Bliss : Steve Jobs apparait comme un homme peu amène ayant un caractère difficile au quotidien, presque un caractériel, pourtant il séduit à chacune de ses apparitions publiques, même hyper calibrées. Comment ces deux extrêmes peuvent-ils cohabiter ?

Daniel Ichbiah : Pour comprendre cette personnalité il faut faire le parallèle avec d’autres personnalités, comme Bob Dylan ou Picasso, ou même James Cameron. Ce sont des types pour qui l’œuvre devient une fin en soi. Comme dans le film Les révoltés du Bounty, le capitaine est prêt à sacrifier la santé de son équipage pour ramener une plante de l’île. Jobs a un petit peu ce penchant. Tout devait être fait pour que l’iPhone sorte en juin 2007, tant pis si les employés ne dorment pas, etc. Il est insupportable en privé. Mais tout comme Bob Dylan, ou Picasso, apparemment aussi insupportables dans leur vie privée. Ses collaborateurs à l’époque de NeXT expliquent que sa première réaction devant un projet consiste à dire que c’est mauvais. Alors ils ont pris l’habitude de commencer par lui faire des propositions sans intérêt qu’il puisse rejeter avant de lui présenter le vrai projet. Il est insupportable mais en même temps, pour beaucoup de gens il s’agit de travailler avec une légende. Bill Gates que je connais aussi assez bien (Ichbiah en a retracé la saga dans un livre en 1995, ndr) a également ce côté insupportable. Il va voir ses développeurs pour discuter aimablement avec eux tout en étant capable de leur faire remarquer que ce qu’ils disent est stupide. Les gens sortent complètement anéantis d’une réunion avec Gates. Ou avec Steve Jobs.

Paranoïa

Bliss : Depuis quand Steve Jobs n’est-il plus vraiment accessible, qu’il évolue dans une bulle ?

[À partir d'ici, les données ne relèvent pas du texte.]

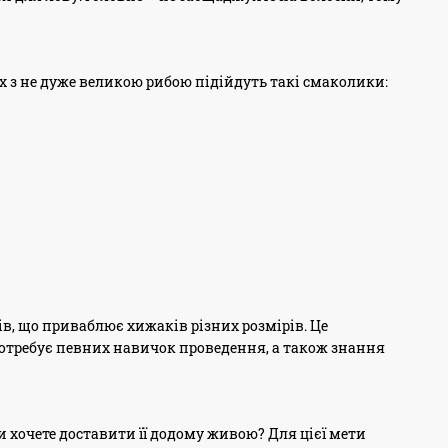
х з не дуже великою рибою підійдуть такі смаколики:
, що приваблює хижаків різних розмірів. Це
 потребує певних навичок проведення, а також знання
ви хочете доставити її додому живою? Для цієї мети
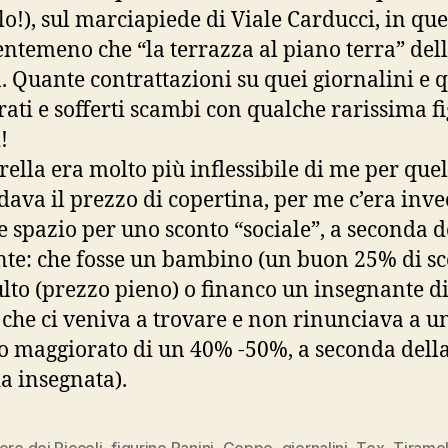
o!), sul marciapiede di Viale Carducci, in que
entemeno che “la terrazza al piano terra” dell
. Quante contrattazioni su quei giornalini e 
ati e sofferti scambi con qualche rarissima f
!
rella era molto più inflessibile di me per que
dava il prezzo di copertina, per me c’era inve
 spazio per uno sconto “sociale”, a seconda d
ente: che fosse un bambino (un buon 25% di sc
lto (prezzo pieno) o financo un insegnante d
 che ci veniva a trovare e non rinunciava a u
o maggiorato di un 40% -50%, a seconda dell
a insegnata).
ere dei Piccoli
,
figurine Panini
,
Geppo
,
giornalini
,
Tex
,
Tiramol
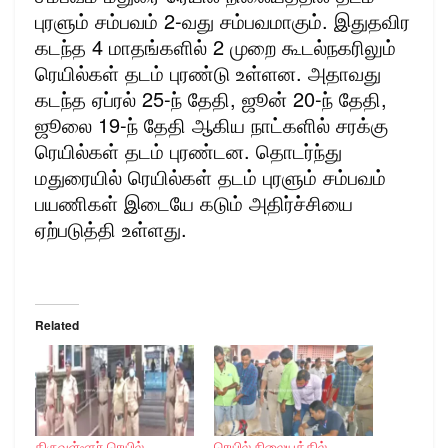
புரளும் சம்பவம் 2-வது சம்பவமாகும். இதுதவிர
கடந்த 4 மாதங்களில் 2 முறை கூடல்நகரிலும்
ரெயில்கள் தடம் புரண்டு உள்ளன. அதாவது
கடந்த ஏப்ரல் 25-ந் தேதி, ஜூன் 20-ந் தேதி,
ஜூலை 19-ந் தேதி ஆகிய நாட்களில் சரக்கு
ரெயில்கள் தடம் புரண்டன. தொடர்ந்து
மதுரையில் ரெயில்கள் தடம் புரளும் சம்பவம்
பயணிகள் இடையே கடும் அதிர்ச்சியை
ஏற்படுத்தி உள்ளது.
Related
திருவள்ளூர் ரெயில்
ரெயில் நிலையத்தில்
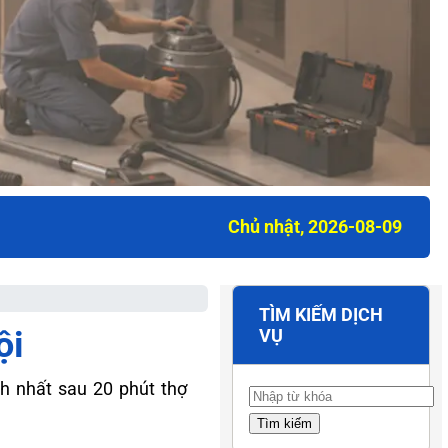
Chủ nhật, 2026-08-09
TÌM KIẾM DỊCH
ội
VỤ
h nhất sau 20 phút thợ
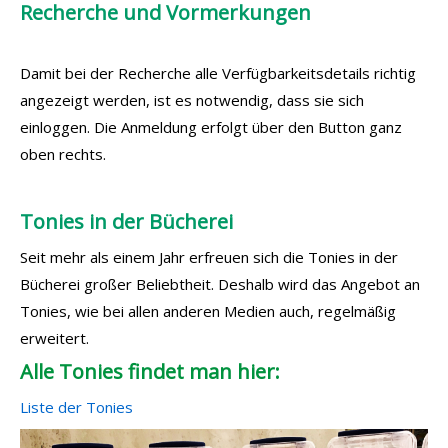
Recherche und Vormerkungen
Damit bei der Recherche alle Verfügbarkeitsdetails richtig
angezeigt werden, ist es notwendig, dass sie sich
einloggen. Die Anmeldung erfolgt über den Button ganz
oben rechts.
Tonies in der Bücherei
Seit mehr als einem Jahr erfreuen sich die Tonies in der
Bücherei großer Beliebtheit. Deshalb wird das Angebot an
Tonies, wie bei allen anderen Medien auch, regelmäßig
erweitert.
Alle Tonies findet man hier:
Liste der Tonies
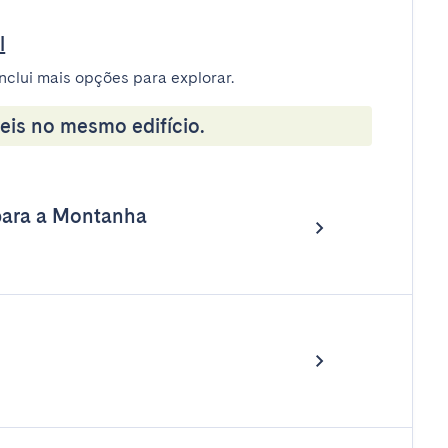
l
nclui mais opções para explorar.
eis no mesmo edifício.
para a Montanha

Daniel Ichbiah : Depuis son retour aux commandes en 1997 je pense. Il a donné quelques interviews mais il a développé le culte du secret devenu à la mode comme chez Google. Il a une paranoïa absolue sur les produits. Même les gens d’Apple n’osent pas discuter, ils ont l’impression qu’ils peuvent sauter pour un rien. Ce culte du secret est une arme pour beaucoup de ces sociétés. Elle entretient la paranoïa chez les concurrents.

Bliss : Si l’on peut comprendre la nécessité du secret industriel pour une entreprise, en quoi est-ce nécessaire que le PDG devienne lui-même l’objet du mystère ?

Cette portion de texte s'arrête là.